Task description => Below are records to give again exactly; omit each image they contain.

-- Supplied records follows --

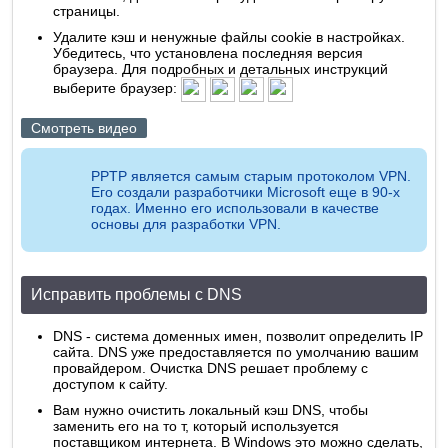
страницы.
Удалите кэш и ненужные файлы cookie в настройках.
Убедитесь, что установлена последняя версия
браузера. Для подробных и детальных инструкций
выберите браузер:
Смотреть видео
PPTP является самым старым протоколом VPN.
Его создали разработчики Microsoft еще в 90-х
годах. Именно его использовали в качестве
основы для разработки VPN.
Исправить проблемы с DNS
DNS - система доменных имен, позволит определить IP
сайта. DNS уже предоставляется по умолчанию вашим
провайдером. Очистка DNS решает проблему с
доступом к сайту.
Вам нужно очистить локальный кэш DNS, чтобы
заменить его на то т, который используется
поставщиком интернета. В Windows это можно сделать,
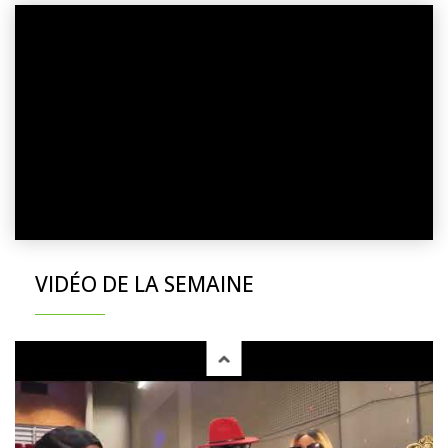
VIDÉO DE LA SEMAINE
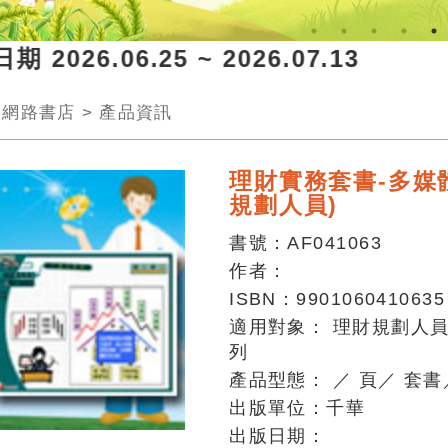
2026.06.25 ~ 2026.07.13 
>
網路書店
>
產品資訊
理財實務套書-多媒
規劃人員)
書號：
AF041063
作者：
ISBN：
9901060410635
適用對象：
理財規劃人
列
產品型態：
／
頁
／
套書
出版單位：
千華
出版日期：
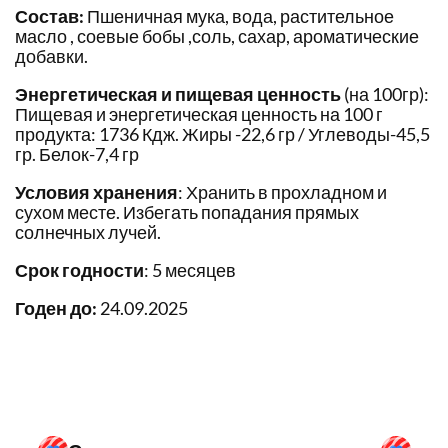
Состав:
Пшеничная мука, вода, растительное
масло , соевые бобы ,соль, сахар, ароматические
добавки.
Энергетическая и пищевая ценность
(на 100гр):
Пищевая и энергетическая ценность на 100 г
продукта: 1736 Кдж. Жиры -22,6 гр / Углеводы-45,5
гр. Белок-7,4 гр
Условия хранения
: Хранить в прохладном и
сухом месте. Избегать попадания прямых
солнечных лучей.
Срок годности
: 5 месяцев
Годен до:
24.09.2025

-- Supplied records concluded --

Answer for the task =>
страницы.
Удалите кэш и ненужные файлы cookie в настройках.
Убедитесь, что установлена последняя версия
браузера. Для подробных и детальных инструкций
выберите браузер:
Смотреть видео
PPTP является самым старым протоколом VPN.
Его создали разработчики Microsoft еще в 90-х
годах. Именно его использовали в качестве
основы для разработки VPN.
Исправить проблемы с DNS
DNS - система доменных имен, позволит определить IP
сайта. DNS уже предоставляется по умолчанию вашим
провайдером. Очистка DNS решает проблему с
доступом к сайту.
Вам нужно очистить локальный кэш DNS, чтобы
заменить его на то т, который используется
поставщиком интернета. В Windows это можно сделать,
VIDÉO DE LA SEMAINE
2026.06.25 ~ 2026.07.13 
>
網路書店
>
產品資訊
理財實務套書-多媒
規劃人員)
書號：
AF041063
作者：
ISBN：
9901060410635
適用對象：
理財規劃人
列
產品型態：
／
頁
／
套書
出版單位：
千華
出版日期：
Состав:
Пшеничная мука, вода, растительное
масло , соевые бобы ,соль, сахар, ароматические
добавки.
Энергетическая и пищевая ценность
(на 100гр):
Пищевая и энергетическая ценность на 100 г
продукта: 1736 Кдж. Жиры -22,6 гр / Углеводы-45,5
гр. Белок-7,4 гр
Условия хранения
: Хранить в прохладном и
сухом месте. Избегать попадания прямых
солнечных лучей.
Срок годности
: 5 месяцев
Годен до:
24.09.2025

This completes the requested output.